*** Source information ***

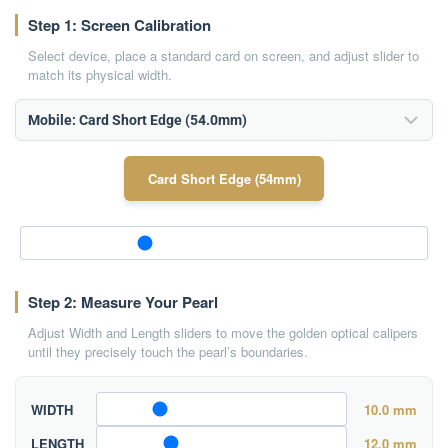
Step 1: Screen Calibration
Select device, place a standard card on screen, and adjust slider to
match its physical width.
Card Short Edge (54mm)
Step 2: Measure Your Pearl
Adjust Width and Length sliders to move the golden optical calipers
until they precisely touch the pearl’s boundaries.
WIDTH
10.0 mm
LENGTH
12.0 mm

*** End of Source information ***

§ **Task instructions**:
Looking at the records above, how many lines contain "Step"? Answer with the number alone.

§ **Written answer**:
2